[librexpr]

I'm pretty sure it's impossible to write a function that tests for zero for these numerals. Necessarily, any such function f(|n|) would have to expand at some point into a toplevel |n|(args...) with some number of args. This call must be toplevel, not as an argument to another function, because otherwise it is lazy and not executed. The number of args also cannot be infinite, since that would require an infinitely large program.

The expansion into |n|(args...) must happen before we know what n is, because in the lambda calculus we can't know anything about a function without calling it. Since it happens before we know what n is, then the number of args will necessarily be the same for all n. When n > numargs, |n|(args...) ignores all its arguments and halts, and therefore f cannot be a useful test for zero.

[tromp]

> Necessarily, any such function f(|n|) would have to expand at some point into a toplevel |n|(args...)
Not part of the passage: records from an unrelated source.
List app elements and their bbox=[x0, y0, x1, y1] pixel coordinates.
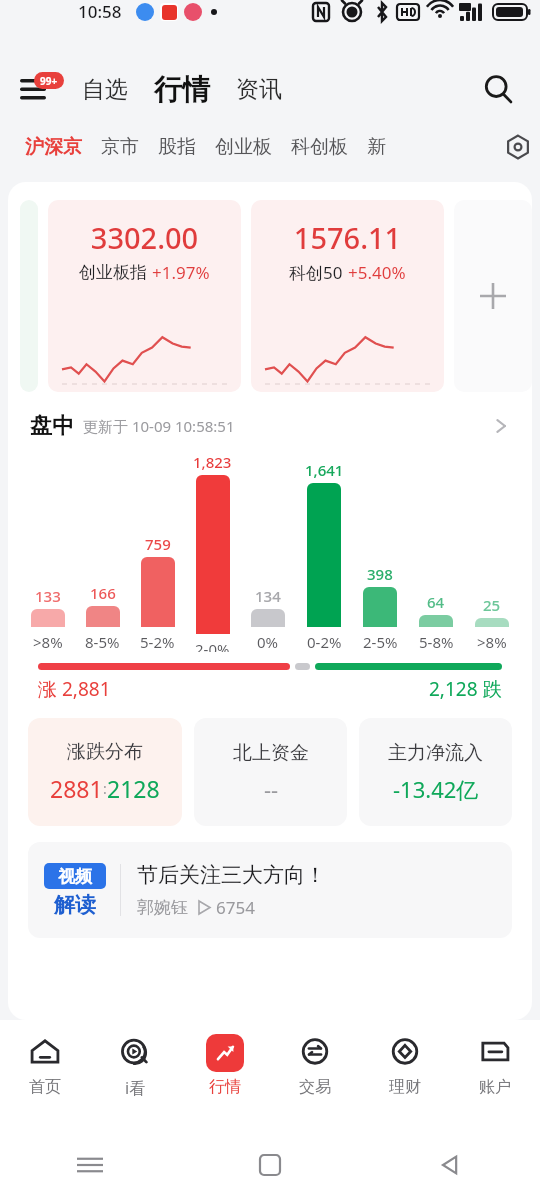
button[interactable]: 行情 bbox=[180, 1020, 270, 1130]
button[interactable]: 行情 bbox=[150, 68, 214, 111]
staticText: 1,823 bbox=[193, 452, 232, 472]
staticText: >8% bbox=[477, 632, 507, 652]
staticText: 涨跌分布 bbox=[67, 740, 143, 764]
staticText: 涨 2,881 bbox=[38, 676, 111, 702]
button[interactable]: 自选 bbox=[78, 69, 132, 110]
staticText: : bbox=[103, 779, 107, 798]
staticText: 沪深京 bbox=[25, 135, 82, 159]
staticText: 理财 bbox=[389, 1077, 421, 1097]
button[interactable]: 沪深京 bbox=[20, 129, 87, 165]
staticText: 账户 bbox=[479, 1077, 511, 1097]
staticText: 节后关注三大方向！ bbox=[137, 862, 326, 888]
staticText: 5-2% bbox=[140, 632, 175, 652]
staticText: 视频 bbox=[58, 866, 92, 887]
staticText: 盘中 bbox=[30, 412, 74, 440]
staticText: 8-5% bbox=[85, 632, 120, 652]
staticText: 759 bbox=[145, 534, 171, 554]
staticText: 25 bbox=[483, 595, 501, 615]
staticText: 科创板 bbox=[291, 135, 348, 159]
staticText: 10:58 bbox=[78, 0, 122, 23]
button[interactable]: 交易 bbox=[270, 1020, 360, 1130]
staticText: 1576.11 bbox=[251, 218, 444, 257]
button[interactable]: i看 bbox=[90, 1020, 180, 1130]
button[interactable]: 资讯 bbox=[232, 69, 286, 110]
button[interactable]: 账户 bbox=[450, 1020, 540, 1130]
staticText: 新 bbox=[367, 135, 386, 159]
staticText: 2881 bbox=[50, 773, 103, 804]
staticText: 行情 bbox=[209, 1077, 241, 1097]
staticText: +1.97% bbox=[152, 261, 210, 284]
button[interactable]: 涨跌分布 bbox=[28, 718, 182, 826]
button[interactable]: 3302.00 bbox=[48, 200, 241, 392]
staticText: 京市 bbox=[101, 135, 139, 159]
staticText: 主力净流入 bbox=[388, 741, 483, 765]
button[interactable]: 北上资金 bbox=[194, 718, 347, 826]
button[interactable]: 新 bbox=[362, 129, 391, 165]
staticText: >8% bbox=[33, 632, 63, 652]
staticText: 资讯 bbox=[236, 75, 282, 104]
staticText: 交易 bbox=[299, 1077, 331, 1097]
staticText: 2128 bbox=[107, 773, 160, 804]
staticText: 3302.00 bbox=[48, 218, 241, 257]
button[interactable]: Home bbox=[248, 1143, 292, 1187]
staticText: 2,128 跌 bbox=[429, 676, 502, 702]
staticText: 更新于 10-09 10:58:51 bbox=[83, 416, 235, 436]
staticText: +5.40% bbox=[348, 261, 406, 284]
button[interactable]: Menu bbox=[20, 67, 72, 111]
staticText: 自选 bbox=[82, 75, 128, 104]
button[interactable]: 主力净流入 bbox=[359, 718, 512, 826]
button[interactable]: 1576.11 bbox=[251, 200, 444, 392]
staticText: 0% bbox=[257, 632, 279, 652]
button[interactable]: Recents bbox=[68, 1143, 112, 1187]
staticText: 2-5% bbox=[363, 632, 398, 652]
button[interactable]: 科创板 bbox=[286, 129, 353, 165]
staticText: 64 bbox=[427, 592, 445, 612]
staticText: 创业板 bbox=[215, 135, 272, 159]
staticText: 科创50 bbox=[289, 261, 343, 284]
staticText: 北上资金 bbox=[233, 741, 309, 765]
button[interactable]: 首页 bbox=[0, 1020, 90, 1130]
staticText: 166 bbox=[90, 583, 116, 603]
staticText: 99+ bbox=[40, 74, 58, 88]
staticText: 创业板指 bbox=[79, 262, 147, 283]
staticText: 首页 bbox=[29, 1077, 61, 1097]
button[interactable]: More categories bbox=[496, 122, 540, 172]
button[interactable]: 创业板 bbox=[210, 129, 277, 165]
staticText: 1,641 bbox=[305, 460, 344, 480]
staticText: -13.42亿 bbox=[393, 774, 479, 804]
button[interactable]: 视频 bbox=[28, 842, 512, 938]
staticText: 解读 bbox=[54, 892, 96, 918]
staticText: 398 bbox=[367, 564, 393, 584]
staticText: 133 bbox=[35, 586, 61, 606]
button[interactable]: Add index bbox=[454, 200, 532, 392]
button[interactable]: Back bbox=[428, 1143, 472, 1187]
button[interactable]: 京市 bbox=[96, 129, 144, 165]
staticText: 6754 bbox=[216, 896, 255, 919]
staticText: 郭婉钰 bbox=[137, 897, 188, 918]
staticText: 2-0% bbox=[195, 639, 230, 652]
staticText: 134 bbox=[255, 586, 281, 606]
button[interactable]: Search bbox=[476, 67, 520, 111]
staticText: 0-2% bbox=[307, 632, 342, 652]
staticText: 股指 bbox=[158, 135, 196, 159]
staticText: 5-8% bbox=[419, 632, 454, 652]
button[interactable]: 理财 bbox=[360, 1020, 450, 1130]
staticText: 行情 bbox=[154, 72, 210, 107]
staticText: -- bbox=[264, 774, 279, 804]
button[interactable]: 股指 bbox=[153, 129, 201, 165]
staticText: i看 bbox=[125, 1077, 146, 1099]
button[interactable]: 盘中 bbox=[8, 406, 532, 446]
Actually, this is not true. f |n| could expand into \x. \y. (|n| args...) instead, where the args contain x and y. But the rest of your argument still applies to the application of |n|.

[librexpr]

You're right, that was imprecise of me. But if F = (\x. \y. (|n| args...)) is equivalent to True or False, then it is also equivalent to (F True False), which brings us back to a toplevel (|n| args...).

Another slight correction/expansion is that (|n| args...) = n - numargs when n >= numargs. This happens to coincide with False when n = numargs + 1, so it would have been better if I had said "when n > numargs + 1".

[tromp]

Thanks; you confirmed my suspicion. This is not a useful number representation.

> When n > numargs, |n|(args...) ignores all its arguments and halts

I would say it reduces to a term of the form \_. \_. M that is definitely different from both False and True.